Basic Query Generation¶

from benchbox import SSB

# Initialize SSB benchmark
ssb = SSB(scale_factor=1.0, output_dir="ssb_data")

# Generate data
data_files = ssb.generate_data()

# Get all queries
queries = ssb.get_queries()
print(f"Generated {len(queries)} SSB queries")

# Get specific query with parameters
query_1_1 = ssb.get_query("Q1.1", params={
    'year': 1993,
    'discount_min': 1,
    'discount_max': 3,
    'quantity': 25
})
print(query_1_1)

Data Generation and Loading¶

# Generate SSB data at different scales
ssb_small = SSB(scale_factor=0.1, output_dir="ssb_small")
data_files = ssb_small.generate_data()

# Check generated tables
available_tables = ssb_small.get_available_tables()
print(f"Available tables: {available_tables}")

# Get schema information
schema = ssb_small.get_schema()
for table in schema:
    print(f"Table {table['name']}: {len(table['columns'])} columns")
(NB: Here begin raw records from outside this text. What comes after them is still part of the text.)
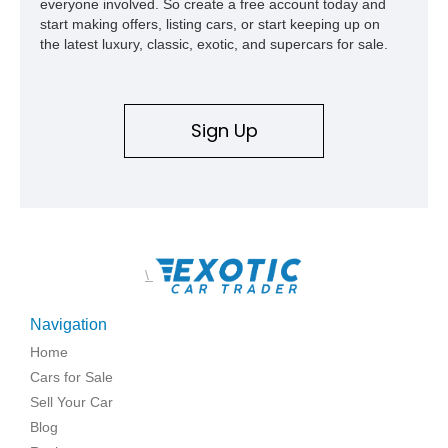
everyone involved. So create a free account today and
start making offers, listing cars, or start keeping up on
the latest luxury, classic, exotic, and supercars for sale.
Sign Up
\
Navigation
Home
Cars for Sale
Sell Your Car
Blog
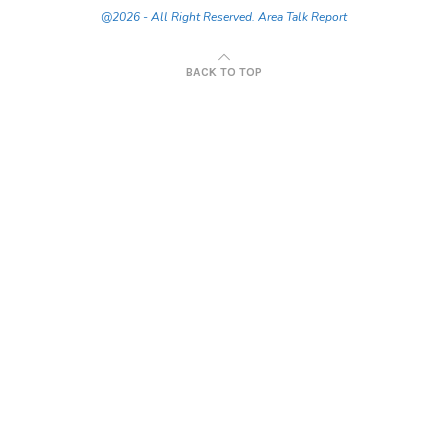
@2026 - All Right Reserved. Area Talk Report
BACK TO TOP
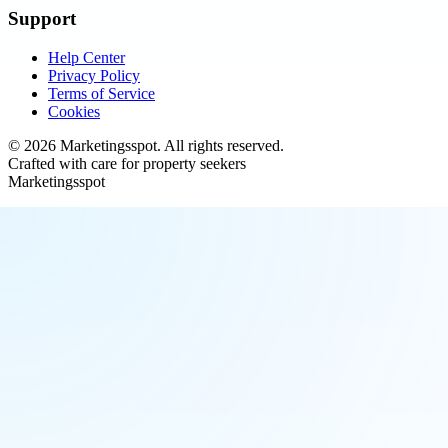
Support
Help Center
Privacy Policy
Terms of Service
Cookies
©
2026
Marketingsspot
. All rights reserved.
Crafted with care for property seekers
Marketingsspot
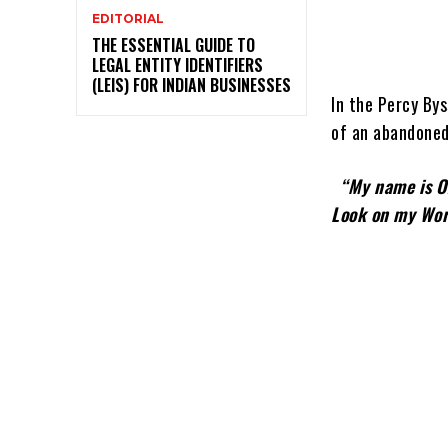
EDITORIAL
THE ESSENTIAL GUIDE TO
LEGAL ENTITY IDENTIFIERS
(LEIS) FOR INDIAN BUSINESSES
In the Percy Bys
of an abandoned
“My na
Look on my Wor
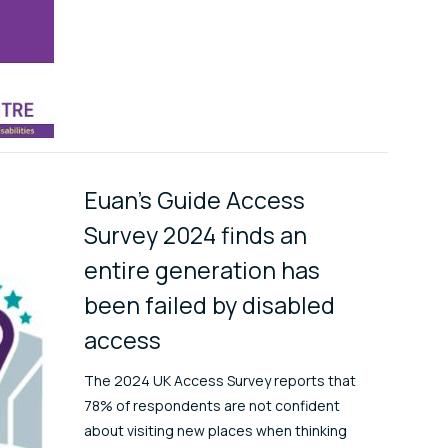
Euan's Guide Access
Survey 2024 finds an
entire generation has
been failed by disabled
access
The 2024 UK Access Survey reports that
78% of respondents are not confident
about visiting new places when thinking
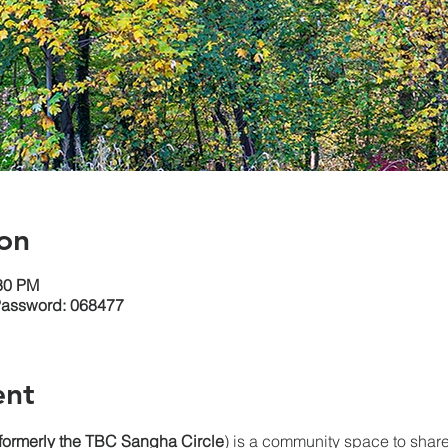
on
:30 PM
Password: 068477
ent
(formerly the TBC Sangha
Circle
) is a community space to share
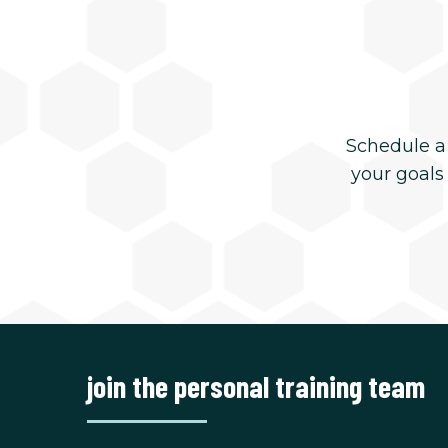
Schedule a
your goals
join the personal training team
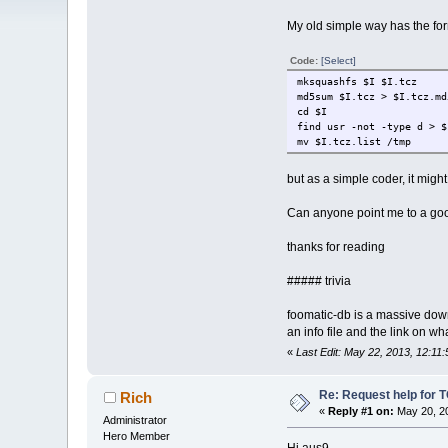
My old simple way has the form
Code:
[Select]
mksquashfs $I $I.tcz
md5sum $I.tcz > $I.tcz.md
cd $I
find usr -not -type d > $
mv $I.tcz.list /tmp
but as a simple coder, it might
Can anyone point me to a goo
thanks for reading
##### trivia
foomatic-db is a massive down
an info file and the link on w
«
Last Edit: May 22, 2013, 12:11
Re: Request help for TC
Rich
«
Reply #1 on:
May 20, 20
Administrator
Hero Member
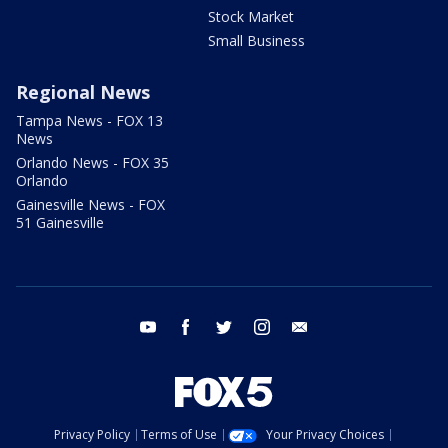
Stock Market
Small Business
Regional News
Tampa News - FOX 13
News
Orlando News - FOX 35
Orlando
Gainesville News - FOX
51 Gainesville
youtube
facebook
twitter
instagram
email
Privacy Policy
Terms of Use
Your Privacy Choices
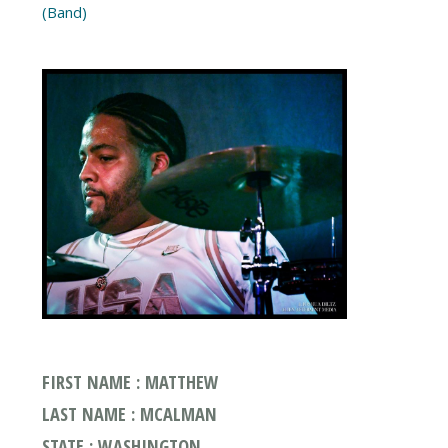
(Band)
FIRST NAME : MATTHEW
LAST NAME : MCALMAN
STATE : WASHINGTON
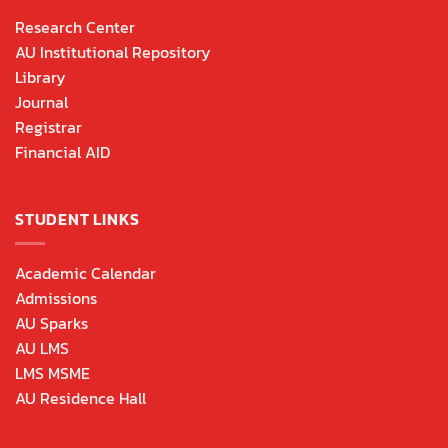
Research Center
AU Institutional Repository
Library
Journal
Registrar
Financial AID
STUDENT LINKS
Academic Calendar
Admissions
AU Sparks
AU LMS
LMS MSME
AU Residence Hall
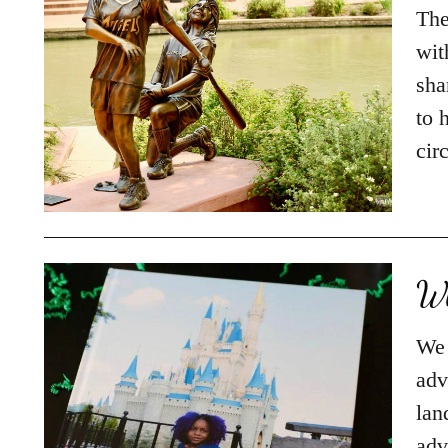
The
wit
sha
to 
cir
Wh
We 
adv
lan
adv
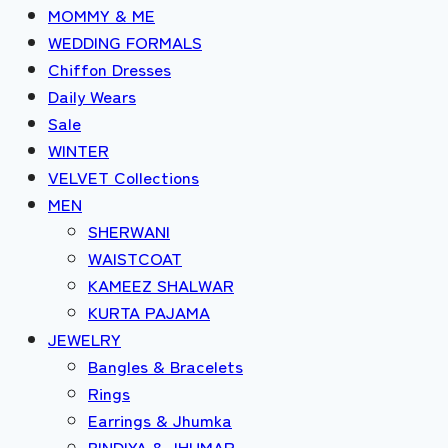
MOMMY & ME
WEDDING FORMALS
Chiffon Dresses
Daily Wears
Sale
WINTER
VELVET Collections
MEN
SHERWANI
WAISTCOAT
KAMEEZ SHALWAR
KURTA PAJAMA
JEWELRY
Bangles & Bracelets
Rings
Earrings & Jhumka
BINDIYA & JHUMAR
DuckDB Integration Example¶

import duckdb
from benchbox import SSB

# Initialize and generate data
ssb = SSB(scale_factor=0.01, output_dir="ssb_tiny")
data_files = ssb.generate_data()

# Create DuckDB connection and schema
conn = duckdb.connect("ssb.duckdb")
schema_sql = ssb.get_create_tables_sql()
conn.execute(schema_sql)

# Load SSB tables
table_mappings = {
    'date': 'date.csv',
    'customer': 'customer.csv', 
    'supplier': 'supplier.csv',
    'part': 'part.csv',
    'lineorder': 'lineorder.csv'
}

for table_name, file_name in table_mappings.items():
    file_path = ssb.output_dir / file_name
    if file_path.exists():
        conn.execute(f"""
            INSERT INTO {table_name}
            SELECT * FROM read_csv('{file_path}', 
                                  header=true,
                                  auto_detect=true)
        """)
        print(f"Loaded {table_name}")

# Run SSB query flights
flight_1_queries = ["Q1.1", "Q1.2", "Q1.3"]
for query_id in flight_1_queries:
    query_sql = ssb.get_query(query_id, params={
        'year': 1993,
        'year_month': 199401,
        'week': 6,
        'discount_min': 1,
        'discount_max': 3,
        'quantity': 25,
        'quantity_min': 26,
        'quantity_max': 35
    })
    
    result = conn.execute(query_sql).fetchall()
    print(f"{query_id}: {len(result)} rows, Revenue: {result[0][0] if result else 0}")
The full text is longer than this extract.